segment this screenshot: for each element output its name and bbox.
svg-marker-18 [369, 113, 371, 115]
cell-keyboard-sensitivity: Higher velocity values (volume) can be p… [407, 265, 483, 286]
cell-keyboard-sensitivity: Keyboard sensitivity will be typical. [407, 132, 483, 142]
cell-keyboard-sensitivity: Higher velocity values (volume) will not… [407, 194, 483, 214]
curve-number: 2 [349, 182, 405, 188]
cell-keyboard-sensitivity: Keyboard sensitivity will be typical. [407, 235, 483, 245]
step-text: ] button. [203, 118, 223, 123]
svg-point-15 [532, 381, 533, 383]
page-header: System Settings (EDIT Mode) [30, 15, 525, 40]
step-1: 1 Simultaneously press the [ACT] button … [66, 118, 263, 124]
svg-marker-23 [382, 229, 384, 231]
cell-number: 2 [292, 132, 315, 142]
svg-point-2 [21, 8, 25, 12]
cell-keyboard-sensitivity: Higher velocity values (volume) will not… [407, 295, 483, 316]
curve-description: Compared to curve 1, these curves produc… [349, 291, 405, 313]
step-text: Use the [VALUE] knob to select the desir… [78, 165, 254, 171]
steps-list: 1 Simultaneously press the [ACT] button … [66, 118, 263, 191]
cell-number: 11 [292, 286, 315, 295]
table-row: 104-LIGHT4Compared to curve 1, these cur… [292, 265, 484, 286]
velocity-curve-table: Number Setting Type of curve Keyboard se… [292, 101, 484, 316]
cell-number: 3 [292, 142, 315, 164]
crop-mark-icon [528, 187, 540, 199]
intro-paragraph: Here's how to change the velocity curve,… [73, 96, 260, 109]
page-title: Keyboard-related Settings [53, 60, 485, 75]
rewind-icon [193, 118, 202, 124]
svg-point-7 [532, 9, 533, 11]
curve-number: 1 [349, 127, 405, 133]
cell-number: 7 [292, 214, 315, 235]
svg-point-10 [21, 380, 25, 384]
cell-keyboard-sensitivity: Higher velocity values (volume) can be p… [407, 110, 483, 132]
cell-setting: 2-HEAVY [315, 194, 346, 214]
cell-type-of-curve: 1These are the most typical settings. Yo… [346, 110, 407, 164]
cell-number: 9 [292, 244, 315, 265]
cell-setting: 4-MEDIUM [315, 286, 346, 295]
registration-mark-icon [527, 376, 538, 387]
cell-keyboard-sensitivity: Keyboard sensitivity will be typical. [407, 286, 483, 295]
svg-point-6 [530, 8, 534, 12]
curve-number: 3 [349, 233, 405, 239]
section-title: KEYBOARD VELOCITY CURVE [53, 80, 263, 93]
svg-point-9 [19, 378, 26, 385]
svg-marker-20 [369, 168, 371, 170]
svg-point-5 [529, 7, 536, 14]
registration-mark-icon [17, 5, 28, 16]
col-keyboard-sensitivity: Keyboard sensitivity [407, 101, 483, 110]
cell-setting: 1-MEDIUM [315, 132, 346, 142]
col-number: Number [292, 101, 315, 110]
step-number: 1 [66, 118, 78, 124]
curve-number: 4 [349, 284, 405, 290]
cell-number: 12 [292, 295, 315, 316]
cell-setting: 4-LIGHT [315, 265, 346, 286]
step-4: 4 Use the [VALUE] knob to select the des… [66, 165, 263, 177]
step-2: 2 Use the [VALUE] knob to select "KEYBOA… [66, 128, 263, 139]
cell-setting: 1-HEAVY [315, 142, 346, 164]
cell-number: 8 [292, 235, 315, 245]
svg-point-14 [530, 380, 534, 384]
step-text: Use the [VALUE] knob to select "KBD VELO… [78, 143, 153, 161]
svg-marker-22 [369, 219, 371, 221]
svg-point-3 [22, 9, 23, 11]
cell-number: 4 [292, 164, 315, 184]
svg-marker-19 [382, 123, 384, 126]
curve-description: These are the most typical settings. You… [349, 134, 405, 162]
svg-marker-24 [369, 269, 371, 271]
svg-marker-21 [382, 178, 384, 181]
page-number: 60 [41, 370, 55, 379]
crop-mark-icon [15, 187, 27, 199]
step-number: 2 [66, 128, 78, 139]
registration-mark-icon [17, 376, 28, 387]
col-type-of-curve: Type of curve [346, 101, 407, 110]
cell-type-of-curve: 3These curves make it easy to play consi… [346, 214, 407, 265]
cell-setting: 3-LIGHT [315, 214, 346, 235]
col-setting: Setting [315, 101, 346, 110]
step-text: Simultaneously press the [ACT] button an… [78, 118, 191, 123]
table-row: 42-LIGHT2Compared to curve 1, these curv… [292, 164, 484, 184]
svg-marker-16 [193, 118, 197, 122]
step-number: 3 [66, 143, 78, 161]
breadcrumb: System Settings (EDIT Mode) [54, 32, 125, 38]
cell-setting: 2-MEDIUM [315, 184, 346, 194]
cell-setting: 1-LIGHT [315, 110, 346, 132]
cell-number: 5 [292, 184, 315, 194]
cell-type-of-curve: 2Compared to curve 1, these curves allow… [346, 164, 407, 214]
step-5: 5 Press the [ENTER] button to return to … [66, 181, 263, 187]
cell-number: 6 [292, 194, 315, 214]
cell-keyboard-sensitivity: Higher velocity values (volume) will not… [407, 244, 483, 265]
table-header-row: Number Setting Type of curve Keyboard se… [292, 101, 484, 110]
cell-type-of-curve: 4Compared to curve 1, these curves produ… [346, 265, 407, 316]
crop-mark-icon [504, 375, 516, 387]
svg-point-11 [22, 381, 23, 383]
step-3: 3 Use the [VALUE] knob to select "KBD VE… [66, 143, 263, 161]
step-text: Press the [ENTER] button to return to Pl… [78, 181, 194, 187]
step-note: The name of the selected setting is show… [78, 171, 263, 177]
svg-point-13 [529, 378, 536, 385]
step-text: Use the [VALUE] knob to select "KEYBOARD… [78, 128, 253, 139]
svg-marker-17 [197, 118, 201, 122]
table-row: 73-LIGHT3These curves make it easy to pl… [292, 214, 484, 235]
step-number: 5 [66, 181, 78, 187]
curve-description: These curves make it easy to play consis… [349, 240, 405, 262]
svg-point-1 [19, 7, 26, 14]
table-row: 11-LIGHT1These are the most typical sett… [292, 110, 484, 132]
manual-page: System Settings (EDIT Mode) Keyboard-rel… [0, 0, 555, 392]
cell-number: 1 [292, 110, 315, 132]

★ ★ ★

TASK DETAILS ->
Set the entries down again, unchanged and complete.

REPLY ->
segment this screenshot: for each element output its name and bbox.
svg-marker-18 [369, 113, 371, 115]
cell-keyboard-sensitivity: Higher velocity values (volume) can be p… [407, 265, 483, 286]
cell-keyboard-sensitivity: Keyboard sensitivity will be typical. [407, 132, 483, 142]
cell-keyboard-sensitivity: Higher velocity values (volume) will not… [407, 194, 483, 214]
curve-number: 2 [349, 182, 405, 188]
cell-keyboard-sensitivity: Keyboard sensitivity will be typical. [407, 235, 483, 245]
step-text: ] button. [203, 118, 223, 123]
svg-point-15 [532, 381, 533, 383]
page-header: System Settings (EDIT Mode) [30, 15, 525, 40]
step-1: 1 Simultaneously press the [ACT] button … [66, 118, 263, 124]
svg-marker-23 [382, 229, 384, 231]
cell-number: 2 [292, 132, 315, 142]
svg-point-2 [21, 8, 25, 12]
cell-keyboard-sensitivity: Higher velocity values (volume) will not… [407, 295, 483, 316]
curve-description: Compared to curve 1, these curves produc… [349, 291, 405, 313]
step-text: Use the [VALUE] knob to select the desir… [78, 165, 254, 171]
steps-list: 1 Simultaneously press the [ACT] button … [66, 118, 263, 191]
cell-number: 11 [292, 286, 315, 295]
table-row: 104-LIGHT4Compared to curve 1, these cur… [292, 265, 484, 286]
velocity-curve-table: Number Setting Type of curve Keyboard se… [292, 101, 484, 316]
cell-number: 3 [292, 142, 315, 164]
crop-mark-icon [528, 187, 540, 199]
intro-paragraph: Here's how to change the velocity curve,… [73, 96, 260, 109]
page-title: Keyboard-related Settings [53, 60, 485, 75]
rewind-icon [193, 118, 202, 124]
svg-point-7 [532, 9, 533, 11]
curve-number: 1 [349, 127, 405, 133]
cell-number: 7 [292, 214, 315, 235]
svg-point-10 [21, 380, 25, 384]
cell-keyboard-sensitivity: Higher velocity values (volume) can be p… [407, 110, 483, 132]
cell-setting: 2-HEAVY [315, 194, 346, 214]
cell-type-of-curve: 1These are the most typical settings. Yo… [346, 110, 407, 164]
cell-number: 9 [292, 244, 315, 265]
cell-setting: 4-MEDIUM [315, 286, 346, 295]
registration-mark-icon [527, 376, 538, 387]
cell-keyboard-sensitivity: Keyboard sensitivity will be typical. [407, 286, 483, 295]
svg-point-6 [530, 8, 534, 12]
curve-number: 3 [349, 233, 405, 239]
section-title: KEYBOARD VELOCITY CURVE [53, 80, 263, 93]
svg-point-9 [19, 378, 26, 385]
svg-marker-20 [369, 168, 371, 170]
svg-point-5 [529, 7, 536, 14]
registration-mark-icon [17, 5, 28, 16]
col-keyboard-sensitivity: Keyboard sensitivity [407, 101, 483, 110]
cell-setting: 1-MEDIUM [315, 132, 346, 142]
col-number: Number [292, 101, 315, 110]
step-number: 1 [66, 118, 78, 124]
curve-number: 4 [349, 284, 405, 290]
cell-number: 12 [292, 295, 315, 316]
cell-setting: 4-LIGHT [315, 265, 346, 286]
step-4: 4 Use the [VALUE] knob to select the des… [66, 165, 263, 177]
step-2: 2 Use the [VALUE] knob to select "KEYBOA… [66, 128, 263, 139]
cell-setting: 1-HEAVY [315, 142, 346, 164]
cell-number: 8 [292, 235, 315, 245]
svg-point-14 [530, 380, 534, 384]
step-text: Use the [VALUE] knob to select "KBD VELO… [78, 143, 153, 161]
svg-marker-22 [369, 219, 371, 221]
svg-point-3 [22, 9, 23, 11]
cell-number: 4 [292, 164, 315, 184]
svg-marker-19 [382, 123, 384, 126]
curve-description: These are the most typical settings. You… [349, 134, 405, 162]
svg-marker-24 [369, 269, 371, 271]
svg-marker-21 [382, 178, 384, 181]
page-number: 60 [41, 370, 55, 379]
crop-mark-icon [15, 187, 27, 199]
step-number: 2 [66, 128, 78, 139]
registration-mark-icon [17, 376, 28, 387]
col-type-of-curve: Type of curve [346, 101, 407, 110]
cell-type-of-curve: 3These curves make it easy to play consi… [346, 214, 407, 265]
cell-setting: 3-LIGHT [315, 214, 346, 235]
col-setting: Setting [315, 101, 346, 110]
step-text: Simultaneously press the [ACT] button an… [78, 118, 191, 123]
table-row: 42-LIGHT2Compared to curve 1, these curv… [292, 164, 484, 184]
svg-marker-16 [193, 118, 197, 122]
step-number: 3 [66, 143, 78, 161]
breadcrumb: System Settings (EDIT Mode) [54, 32, 125, 38]
cell-setting: 2-MEDIUM [315, 184, 346, 194]
cell-setting: 1-LIGHT [315, 110, 346, 132]
cell-number: 5 [292, 184, 315, 194]
cell-type-of-curve: 2Compared to curve 1, these curves allow… [346, 164, 407, 214]
step-5: 5 Press the [ENTER] button to return to … [66, 181, 263, 187]
cell-number: 6 [292, 194, 315, 214]
cell-keyboard-sensitivity: Higher velocity values (volume) will not… [407, 244, 483, 265]
table-header-row: Number Setting Type of curve Keyboard se… [292, 101, 484, 110]
cell-type-of-curve: 4Compared to curve 1, these curves produ… [346, 265, 407, 316]
crop-mark-icon [504, 375, 516, 387]
svg-point-11 [22, 381, 23, 383]
step-3: 3 Use the [VALUE] knob to select "KBD VE… [66, 143, 263, 161]
step-text: Press the [ENTER] button to return to Pl… [78, 181, 194, 187]
step-note: The name of the selected setting is show… [78, 171, 263, 177]
svg-point-13 [529, 378, 536, 385]
step-text: Use the [VALUE] knob to select "KEYBOARD… [78, 128, 253, 139]
svg-marker-17 [197, 118, 201, 122]
table-row: 73-LIGHT3These curves make it easy to pl… [292, 214, 484, 235]
step-number: 5 [66, 181, 78, 187]
curve-description: These curves make it easy to play consis… [349, 240, 405, 262]
svg-point-1 [19, 7, 26, 14]
table-row: 11-LIGHT1These are the most typical sett… [292, 110, 484, 132]
manual-page: System Settings (EDIT Mode) Keyboard-rel… [0, 0, 555, 392]
cell-number: 1 [292, 110, 315, 132]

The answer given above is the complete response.